Figure 5. — Associations of loneliness and social isolation with biological aging, by levels of loneliness and social isolation persistence. Panels A and B show results from analysis of loneliness and social isolation, respectively. Cell (i) shows a scatter plot of chronological age versus Phenotypic Age for participants who reported persistent loneliness or social isolation (red), participants who reported intermittent loneliness or social isolation (orange), and participants who never reported loneliness or social isolation (blue). Cell (ii) shows mean Phenotypic Age Advancement (Phenotypic Age − chronological age) for participants exposed to loneliness and social isolation across the strata of Never, Intermittent, and Persistent loneliness and isolation. Phenotypic Age Advancement values are plotted as z-scores (M = 0, SD = 1). Error bars show 95% confidence intervals.

Sensitivity Analysis

We conducted sensitivity analyses. First, to test if our findings depended on our measures of experiences of loneliness and exposure to social isolation, we repeated analysis using alternative codings of the 3-item Revised UCLA Loneliness Scale and the 6-item Social Isolation scale as well as alternative measures of social isolation. We also repeated analysis using continuous loneliness and social isolation scores. The results from this sensitivity analysis were generally the same as the results from the main analysis. Results are reported in Supplementary Table 7 and Supplementary Figure 2.

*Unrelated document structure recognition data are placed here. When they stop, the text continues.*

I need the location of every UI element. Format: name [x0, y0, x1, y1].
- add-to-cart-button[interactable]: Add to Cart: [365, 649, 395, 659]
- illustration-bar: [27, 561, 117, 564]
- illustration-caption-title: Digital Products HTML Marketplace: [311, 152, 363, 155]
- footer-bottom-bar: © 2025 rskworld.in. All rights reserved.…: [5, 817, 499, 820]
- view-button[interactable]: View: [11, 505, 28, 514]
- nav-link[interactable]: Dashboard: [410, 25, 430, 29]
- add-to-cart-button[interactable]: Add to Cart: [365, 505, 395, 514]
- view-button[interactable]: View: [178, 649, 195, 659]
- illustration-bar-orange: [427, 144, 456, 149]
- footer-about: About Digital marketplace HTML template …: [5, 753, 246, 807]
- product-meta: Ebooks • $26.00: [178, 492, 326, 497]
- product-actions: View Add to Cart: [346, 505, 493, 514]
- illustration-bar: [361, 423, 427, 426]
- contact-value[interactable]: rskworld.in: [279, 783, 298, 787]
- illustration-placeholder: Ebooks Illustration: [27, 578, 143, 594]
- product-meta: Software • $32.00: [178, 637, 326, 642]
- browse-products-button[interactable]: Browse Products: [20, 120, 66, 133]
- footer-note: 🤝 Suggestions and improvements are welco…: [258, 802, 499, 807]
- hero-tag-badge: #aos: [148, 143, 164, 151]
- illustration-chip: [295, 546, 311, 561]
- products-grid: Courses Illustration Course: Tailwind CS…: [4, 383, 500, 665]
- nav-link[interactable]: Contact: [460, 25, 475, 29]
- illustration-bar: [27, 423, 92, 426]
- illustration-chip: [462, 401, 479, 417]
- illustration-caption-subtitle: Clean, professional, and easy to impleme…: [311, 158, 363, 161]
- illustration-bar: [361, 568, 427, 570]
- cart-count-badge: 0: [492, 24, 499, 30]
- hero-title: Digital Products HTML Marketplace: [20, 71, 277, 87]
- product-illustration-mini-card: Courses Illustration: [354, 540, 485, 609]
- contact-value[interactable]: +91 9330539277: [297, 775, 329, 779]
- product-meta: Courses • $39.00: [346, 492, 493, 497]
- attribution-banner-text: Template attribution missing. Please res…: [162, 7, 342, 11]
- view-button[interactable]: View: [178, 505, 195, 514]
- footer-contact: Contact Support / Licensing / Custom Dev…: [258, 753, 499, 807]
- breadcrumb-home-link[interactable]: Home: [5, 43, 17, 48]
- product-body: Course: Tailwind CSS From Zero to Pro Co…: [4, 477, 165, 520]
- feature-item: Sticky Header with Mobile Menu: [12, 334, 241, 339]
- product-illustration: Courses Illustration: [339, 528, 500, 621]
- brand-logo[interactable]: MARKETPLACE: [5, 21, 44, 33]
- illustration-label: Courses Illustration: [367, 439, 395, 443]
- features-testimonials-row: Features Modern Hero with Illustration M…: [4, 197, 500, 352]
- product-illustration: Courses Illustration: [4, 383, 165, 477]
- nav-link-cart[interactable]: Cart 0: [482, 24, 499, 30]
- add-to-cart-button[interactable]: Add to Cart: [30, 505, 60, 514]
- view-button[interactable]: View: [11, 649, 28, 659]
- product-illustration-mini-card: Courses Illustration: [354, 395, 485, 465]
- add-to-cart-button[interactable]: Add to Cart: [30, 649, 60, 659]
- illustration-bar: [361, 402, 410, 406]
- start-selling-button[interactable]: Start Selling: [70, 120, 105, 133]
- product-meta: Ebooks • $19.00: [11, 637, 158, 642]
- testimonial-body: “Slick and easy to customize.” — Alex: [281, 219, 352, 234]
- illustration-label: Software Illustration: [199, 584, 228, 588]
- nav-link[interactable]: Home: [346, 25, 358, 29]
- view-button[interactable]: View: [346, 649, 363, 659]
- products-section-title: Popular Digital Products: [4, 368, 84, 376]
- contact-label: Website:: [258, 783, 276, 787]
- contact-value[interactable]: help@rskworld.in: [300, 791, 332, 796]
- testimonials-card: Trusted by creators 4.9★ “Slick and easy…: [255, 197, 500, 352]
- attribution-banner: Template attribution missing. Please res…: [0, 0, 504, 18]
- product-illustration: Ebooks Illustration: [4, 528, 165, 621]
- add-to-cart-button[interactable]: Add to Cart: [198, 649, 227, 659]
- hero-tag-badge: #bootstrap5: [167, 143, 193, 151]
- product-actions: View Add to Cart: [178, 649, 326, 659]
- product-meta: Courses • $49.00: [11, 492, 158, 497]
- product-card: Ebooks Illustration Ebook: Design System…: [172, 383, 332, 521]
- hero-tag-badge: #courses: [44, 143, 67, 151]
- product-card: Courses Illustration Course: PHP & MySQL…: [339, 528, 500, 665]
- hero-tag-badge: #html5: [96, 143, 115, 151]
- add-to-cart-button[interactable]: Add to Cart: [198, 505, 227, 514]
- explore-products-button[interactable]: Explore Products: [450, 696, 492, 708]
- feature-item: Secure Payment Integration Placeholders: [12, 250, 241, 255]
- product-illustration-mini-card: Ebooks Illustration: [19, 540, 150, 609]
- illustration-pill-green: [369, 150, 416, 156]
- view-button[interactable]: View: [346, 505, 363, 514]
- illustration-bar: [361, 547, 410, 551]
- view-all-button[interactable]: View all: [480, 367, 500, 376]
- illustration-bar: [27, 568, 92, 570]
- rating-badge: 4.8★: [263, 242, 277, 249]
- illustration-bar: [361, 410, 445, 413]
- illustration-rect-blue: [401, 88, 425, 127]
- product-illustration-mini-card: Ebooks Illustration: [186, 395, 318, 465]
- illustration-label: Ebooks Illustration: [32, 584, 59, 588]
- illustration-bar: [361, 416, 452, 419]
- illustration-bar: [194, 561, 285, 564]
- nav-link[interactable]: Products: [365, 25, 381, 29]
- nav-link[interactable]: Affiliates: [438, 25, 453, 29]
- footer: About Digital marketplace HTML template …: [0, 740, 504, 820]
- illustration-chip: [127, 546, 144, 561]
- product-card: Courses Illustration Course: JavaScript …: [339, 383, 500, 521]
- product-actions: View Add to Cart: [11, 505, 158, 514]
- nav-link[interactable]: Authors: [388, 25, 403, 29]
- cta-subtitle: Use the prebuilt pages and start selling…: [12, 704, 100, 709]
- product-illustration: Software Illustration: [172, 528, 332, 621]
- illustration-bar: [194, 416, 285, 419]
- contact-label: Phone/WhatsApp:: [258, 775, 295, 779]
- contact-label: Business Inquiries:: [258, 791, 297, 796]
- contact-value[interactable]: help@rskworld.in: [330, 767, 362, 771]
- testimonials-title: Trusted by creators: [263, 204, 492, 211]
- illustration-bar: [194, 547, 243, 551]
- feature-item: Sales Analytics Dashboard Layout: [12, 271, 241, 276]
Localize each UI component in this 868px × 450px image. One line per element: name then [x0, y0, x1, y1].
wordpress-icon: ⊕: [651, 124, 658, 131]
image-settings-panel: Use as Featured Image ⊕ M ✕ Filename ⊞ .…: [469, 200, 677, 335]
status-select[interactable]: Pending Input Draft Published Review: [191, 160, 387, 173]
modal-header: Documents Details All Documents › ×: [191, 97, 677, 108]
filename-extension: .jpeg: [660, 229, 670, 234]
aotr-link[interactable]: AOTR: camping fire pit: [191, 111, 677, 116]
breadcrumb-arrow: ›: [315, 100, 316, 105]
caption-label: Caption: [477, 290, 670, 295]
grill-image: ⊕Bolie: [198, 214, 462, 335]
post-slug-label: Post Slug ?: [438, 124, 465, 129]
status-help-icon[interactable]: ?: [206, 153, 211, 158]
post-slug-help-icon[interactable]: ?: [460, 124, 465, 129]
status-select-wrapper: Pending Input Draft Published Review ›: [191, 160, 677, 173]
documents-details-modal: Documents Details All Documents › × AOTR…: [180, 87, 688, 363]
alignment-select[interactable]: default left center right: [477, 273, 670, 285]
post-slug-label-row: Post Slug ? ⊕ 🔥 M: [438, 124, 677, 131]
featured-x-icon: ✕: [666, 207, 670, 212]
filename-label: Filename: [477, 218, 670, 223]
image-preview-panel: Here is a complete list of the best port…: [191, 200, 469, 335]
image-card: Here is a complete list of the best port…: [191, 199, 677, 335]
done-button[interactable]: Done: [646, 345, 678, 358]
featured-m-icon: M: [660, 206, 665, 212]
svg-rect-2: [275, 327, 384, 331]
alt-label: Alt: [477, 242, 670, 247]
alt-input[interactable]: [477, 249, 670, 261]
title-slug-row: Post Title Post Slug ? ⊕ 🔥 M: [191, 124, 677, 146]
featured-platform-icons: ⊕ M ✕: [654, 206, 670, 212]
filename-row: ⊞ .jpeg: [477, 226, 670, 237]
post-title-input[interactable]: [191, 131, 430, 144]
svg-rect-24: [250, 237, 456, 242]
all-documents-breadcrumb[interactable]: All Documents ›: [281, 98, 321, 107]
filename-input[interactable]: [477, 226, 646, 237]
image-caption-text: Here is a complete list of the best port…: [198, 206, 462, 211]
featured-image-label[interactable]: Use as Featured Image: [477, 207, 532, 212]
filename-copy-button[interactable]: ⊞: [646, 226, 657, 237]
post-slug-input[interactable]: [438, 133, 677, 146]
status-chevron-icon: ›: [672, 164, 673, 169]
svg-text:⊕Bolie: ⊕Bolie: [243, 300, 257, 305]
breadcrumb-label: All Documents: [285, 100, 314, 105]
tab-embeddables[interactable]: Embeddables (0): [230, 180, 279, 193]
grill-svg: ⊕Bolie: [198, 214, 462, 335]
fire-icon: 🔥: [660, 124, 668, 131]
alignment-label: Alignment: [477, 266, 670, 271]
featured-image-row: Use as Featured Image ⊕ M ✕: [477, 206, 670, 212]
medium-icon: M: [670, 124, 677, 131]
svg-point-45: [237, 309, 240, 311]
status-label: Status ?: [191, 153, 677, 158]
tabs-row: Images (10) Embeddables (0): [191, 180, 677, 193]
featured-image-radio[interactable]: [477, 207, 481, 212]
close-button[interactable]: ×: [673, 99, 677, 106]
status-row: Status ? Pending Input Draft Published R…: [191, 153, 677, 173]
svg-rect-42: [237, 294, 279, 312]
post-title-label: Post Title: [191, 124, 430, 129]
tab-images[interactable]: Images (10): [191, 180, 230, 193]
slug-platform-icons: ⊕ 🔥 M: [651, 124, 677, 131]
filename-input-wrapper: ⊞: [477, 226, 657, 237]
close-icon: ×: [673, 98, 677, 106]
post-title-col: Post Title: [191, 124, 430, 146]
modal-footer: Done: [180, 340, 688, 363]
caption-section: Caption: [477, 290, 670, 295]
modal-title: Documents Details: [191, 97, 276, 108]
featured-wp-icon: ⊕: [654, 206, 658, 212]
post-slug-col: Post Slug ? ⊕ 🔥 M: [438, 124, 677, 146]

Second, because our analysis sample included a large chronological age range, we compared findings in a younger subset of the sample (age 50–64) to the older subset of the sample (age 65–95). Results were similar in both groups although effect sizes were somewhat larger for the younger subset. Results are reported in Supplementary Table 9.

Third, the group of participants identified as having intermittent experiences of loneliness and exposure to social isolation varied in the timing of their experiences and exposures relative to outcome assessment. Among those who were intermittently lonely or socially isolated, we compared findings for those who were last lonely or socially isolated at their most recent assessment wave and those who were last lonely or socially isolated at earlier assessment waves. Results are reported in Supplementary Table 10.

Discussion

We tested how older adults’ experiences of loneliness and exposure to social isolation were related to deficits in healthy aging using longitudinal, repeated-measures data from the HRS. We measured loneliness and social isolation during 2006–2014 and analyzed health outcomes in 2016 and mortality through 2018. Findings add to knowledge about relationships of loneliness and social isolation with deficits in healthy aging in 4 ways.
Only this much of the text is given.